En finir avec un préjugé ?

La santé en général,
la médecine généraliste en particulier
avec ces déserts médicaux, notamment dans la ruralité,
pose de nombreux problèmes.

Bien qu’à mon âge, vacciné pour tout, j’ai contracté une grippe sévère, accompagnée de quintes de toux qui rendent ma respiration difficile – mauvais pour un cardiaque.
Mon premier réflexe est d’aller au cabinet médical du coin pour obtenir une ordonnance, afin d’acheter des médicaments plus efficaces que ceux sans ordonnances de la pharmacie.
Le cabinet, surchargé, m’a conseillé d’aller aux urgences de l’hôpital du canton – à trois quarts d’heure de route dans cet état ! Des urgences elles-mêmes surchargées, avec plusieurs heures d’attente, les cas graves étant prioritaires, comprenez-vous.

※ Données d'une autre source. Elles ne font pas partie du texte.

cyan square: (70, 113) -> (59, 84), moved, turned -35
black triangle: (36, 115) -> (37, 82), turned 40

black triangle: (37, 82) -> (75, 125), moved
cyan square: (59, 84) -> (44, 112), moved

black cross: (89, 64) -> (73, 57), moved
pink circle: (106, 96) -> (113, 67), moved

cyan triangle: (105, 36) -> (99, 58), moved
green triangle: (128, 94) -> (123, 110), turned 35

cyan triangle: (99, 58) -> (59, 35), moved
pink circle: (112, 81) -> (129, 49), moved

Dans la nuit de mardi à mercredi, des quintes de toux m’ont empêché de dormir.

  • Une pharmacie du bourg, à sept kilomètres, a un service MEDADOM, mais j’ai des doutes sur les consultations à distance.
  • Comment un diagnostic peut-il être fait par quelqu’un qui ne connaît pas mon dossier ?
  • Que deviennent les informations recueillis ?
  • Peuvent-elles être mal utilisées ?
  • Autant de réserves.

Poussé par ma femme, c’est finalement de la maison que j’ai contacté ce service — avec toujours beaucoup de réserve.
Après ouverture d’un dossier — affirmé comme personnel — remplissage de divers formulaires, puis une longue attente devant l’ordi (de l’ordre minimum d’une heure) avant qu’apparaisse un docteur — en l’occurrence une docteure.
Un dialogue s’installe. Après 15-20 minute le diagnostic est prononcé « et s’il vous convient », après fermeture de la visio, dans les 15 minutes suivantes, vous avez une ordonnance et feuille de soins en bonne et due forme.

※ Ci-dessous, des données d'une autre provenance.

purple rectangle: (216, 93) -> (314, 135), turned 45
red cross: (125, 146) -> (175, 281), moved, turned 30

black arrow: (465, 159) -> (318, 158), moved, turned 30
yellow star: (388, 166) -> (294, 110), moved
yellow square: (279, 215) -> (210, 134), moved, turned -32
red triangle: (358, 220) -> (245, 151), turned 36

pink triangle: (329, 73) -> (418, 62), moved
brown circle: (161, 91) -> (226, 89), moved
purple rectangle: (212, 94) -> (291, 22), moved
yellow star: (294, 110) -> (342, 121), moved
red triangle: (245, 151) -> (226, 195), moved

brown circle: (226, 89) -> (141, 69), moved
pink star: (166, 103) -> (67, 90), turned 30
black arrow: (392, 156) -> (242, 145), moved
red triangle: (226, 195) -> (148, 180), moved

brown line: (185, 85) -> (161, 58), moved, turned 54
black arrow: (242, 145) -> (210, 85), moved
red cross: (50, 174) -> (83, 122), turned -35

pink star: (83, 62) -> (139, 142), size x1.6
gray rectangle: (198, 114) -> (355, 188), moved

Je me dois de reconnaître l’efficacité de ce service, j’ai pu le soir même commencer efficacement la médication qui je l’avoue, m’a soulagé fortement. Attendons toutefois la guérison avant de recommander pleinement ce type de service.

Il me semble que ce service doit être utilisé, conseillé pour régler des maux sans grande gravité, il permet également de renouveler des ordonnances. Restons en discussion sur le coût de 30 € à débourser avant d’être remboursé, certes, par la sécu et la complémentaire, mais c’est au patient de faire le boulot.

Y a-t-il une moralité, non, mais une observation, oui.
Ce genre de service dégage en partie l’État de son obligation d’en finir avec les déserts médicaux ; quant à la sécu et complémentaires, de fait, vous « prenez » le travail d’un.e employé.e, c’est toujours ça de gagné sur le budget dévolu.


MIchel

L’avis de Pat Le R.

Il faut souffrir…pour prouver qu’on est bien malade, et certains manques deviennent des soucis morbides. Le pire c’est de voir année après année la dégradation des services de santé en même temps que le pays vieillit.